» What you are asked to do: Below are some entries. Repeat exactly the lines from the one with "14 Tage vor" through the one with "Anfrage senden", and only those.

───

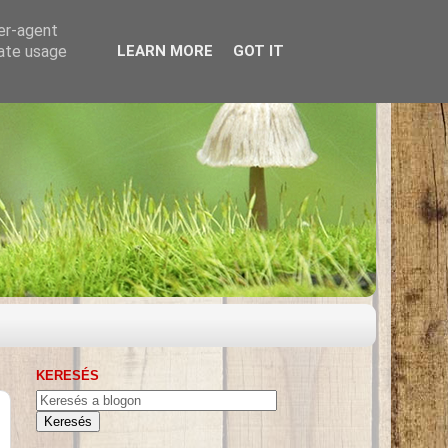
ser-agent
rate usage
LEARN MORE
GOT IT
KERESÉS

───

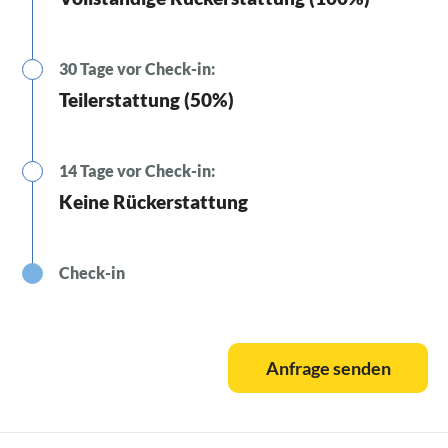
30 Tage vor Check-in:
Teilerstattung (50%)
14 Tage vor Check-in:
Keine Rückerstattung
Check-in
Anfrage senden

───

» Reply:
14 Tage vor Check-in:
Keine Rückerstattung
Check-in
Anfrage senden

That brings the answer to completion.